Open MRI & Imaging of RP Vestibular Diagnostics, P.A. v. Cigna Health & Life Ins. Co., No. Civ. 20-10345 (KM) (ESK), 2022 WL 1567797 (D.N.J. May 18, 2022) (Judge Kevin McNulty). Throughout the COVID-19 Pandemic, plaintiff Open MRI & Imaging of RP Vestibular Diagnostics, P.A. administered COVID-19 tests to patients as required by the Family First Act and the CARES Act. In this suit, Open MRI claims that invoices it submitted to defendant Cigna Health & Life Insurance Company for COVID-19 tests it gave to Cigna-insureds were not paid by the insurer in violation of ERISA. Previously, the court granted Cigna’s motion to dismiss, holding that Open MRI did not sufficiently demonstrate its standing to sue under ERISA. In its second amended complaint, Open MRI was able to cure its standing deficiencies by including valid assignment of benefits from Cigna-insureds.
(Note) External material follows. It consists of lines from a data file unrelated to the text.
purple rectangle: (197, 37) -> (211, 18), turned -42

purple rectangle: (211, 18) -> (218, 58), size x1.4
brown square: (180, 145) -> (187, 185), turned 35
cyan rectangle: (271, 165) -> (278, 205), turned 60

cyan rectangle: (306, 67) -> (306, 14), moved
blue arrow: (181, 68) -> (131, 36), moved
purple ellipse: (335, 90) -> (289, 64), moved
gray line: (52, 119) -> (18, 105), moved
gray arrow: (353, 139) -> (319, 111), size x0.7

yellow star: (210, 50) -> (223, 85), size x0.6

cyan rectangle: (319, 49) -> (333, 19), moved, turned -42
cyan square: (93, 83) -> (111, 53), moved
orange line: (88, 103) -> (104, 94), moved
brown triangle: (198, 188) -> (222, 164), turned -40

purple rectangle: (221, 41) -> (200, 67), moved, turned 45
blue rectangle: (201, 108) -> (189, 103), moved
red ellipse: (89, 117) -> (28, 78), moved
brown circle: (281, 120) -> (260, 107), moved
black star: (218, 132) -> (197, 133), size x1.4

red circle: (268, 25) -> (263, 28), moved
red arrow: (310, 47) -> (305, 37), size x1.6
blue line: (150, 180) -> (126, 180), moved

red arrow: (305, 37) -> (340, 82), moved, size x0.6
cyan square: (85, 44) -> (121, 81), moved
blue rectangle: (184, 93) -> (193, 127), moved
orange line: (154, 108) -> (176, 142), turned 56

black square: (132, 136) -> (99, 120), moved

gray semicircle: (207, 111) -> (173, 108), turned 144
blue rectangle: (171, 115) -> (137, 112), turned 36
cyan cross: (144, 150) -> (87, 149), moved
Accordingly, the court was satisfied that Open MRI can sue for benefits and this time refused to dismiss for lack of Article III standing. The decision then turned to its most interesting discussion; whether Congress when enacting the Family First Act and CARES Act had effectively modified the terms of ERISA plans to require them to provide COVID testing coverage, and if so, whether that could be the basis for suing even when the terms of the plans themselves are silent on the issue of COVID coverage. The court, through a very compelling discussion, answered in the affirmative writing, “Congress mandated that health insurance plans cover COVID-19 testing, raising it to the status of a benefit of those plans. Congress also allows insureds to sue for benefits due to them. It, therefore, stands to reason that an insured can sue under ERISA when an insurer denies coverage for COVID-19 testing. That is the best, most harmonious reading of these explicitly interrelated statutes.” Having drawn this conclusion, the court denied Cigna’s motion to dismiss the amended complaint.